Post Office Too Big to Mail?

Having stolen Pete Davis‘ post title, the least I can do is attempt to answer his question:

the U.S. Postal Service was established by the Constitution.  I’d be interested if any constitutional lawyers think the Postal Service could be dismantled without amending the Constitution.

Well, IANA(C)L but am almost certain that nothing in the Constitution requires Congress to maintain a post office.   The relevant passage is Article I, Section 8, Clause 7 which provides “The Congress shall have Power . . .To establish Post Offices and post Roads.”

The enumeration of a power is not a mandate to carry it out.  For example, the same section provides the power “To provide and maintain a Navy.”  Yet the Congress allowed the Navy to lapse for a brief period in our history, reestablishing it with the Naval Act of 1794.   For that matter, the same section also gives Congress the power “To declare war.” The fact that it has not done so since 1941 has yet to be ruled unconstitutional.
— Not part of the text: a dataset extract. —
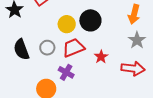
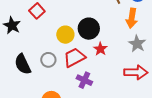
red star: (101, 57) -> (100, 49), moved
purple cross: (66, 72) -> (84, 80), moved

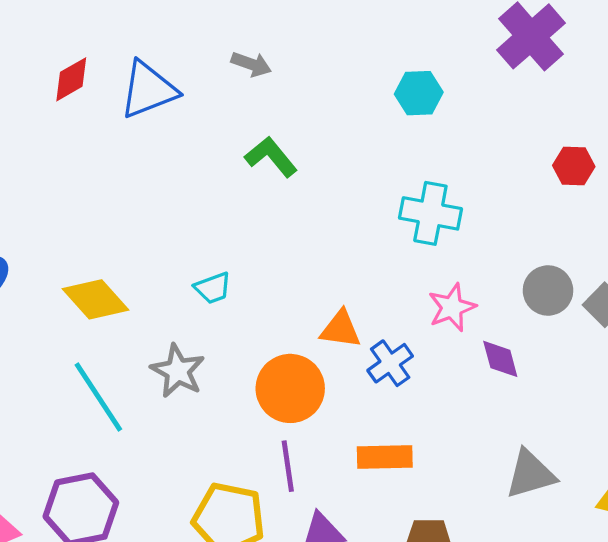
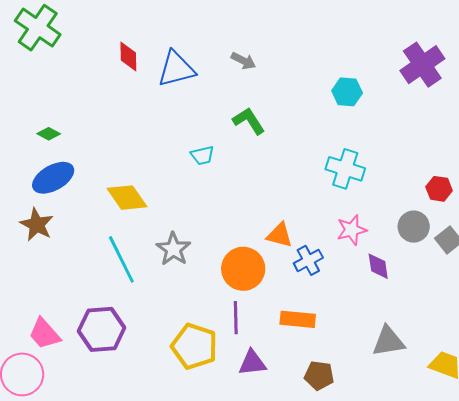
red diamond: (71, 79) -> (128, 57), turned -68
red hexagon: (574, 166) -> (439, 189), moved
cyan trapezoid: (213, 288) -> (202, 155), moved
Justia has a pretty interesting rundown of the Supreme Court cases related to the postal power.  This particular question, of course, has never arisen since Congress has never seriously contemplated abolishing the post office.

FILED UNDER: General, , ,
James Joyner
About James Joyner
James Joyner is Professor and Department Head of Security Studies at Marine Corps University's Command and Staff College and a nonresident senior fellow at the Scowcroft Center for Strategy and Security at the Atlantic Council. He's a former Army officer and Desert Storm vet. Views expressed here are his own. Follow James on Twitter @DrJJoyner.

Comments

  1. The enumeration of a power is not a mandate to carry it out.

    Does anyone really care about enumerated powers anymore?

  2. odograph says:

    Would a constitution today ensure net neutrality? 😉

  3. floyd says:

    Doing away with the postal service raises the horrific specter of near future government employees “going medical” on us.

  4. Choey says:

    I don’t think the constitution requires the U.S. government to actually deliver mail but gives it the power to regulate the delivery of mail and assure its integrity and privacy whether it’s delivered by Fed-Ex, UPS or Joe’s Mail Service.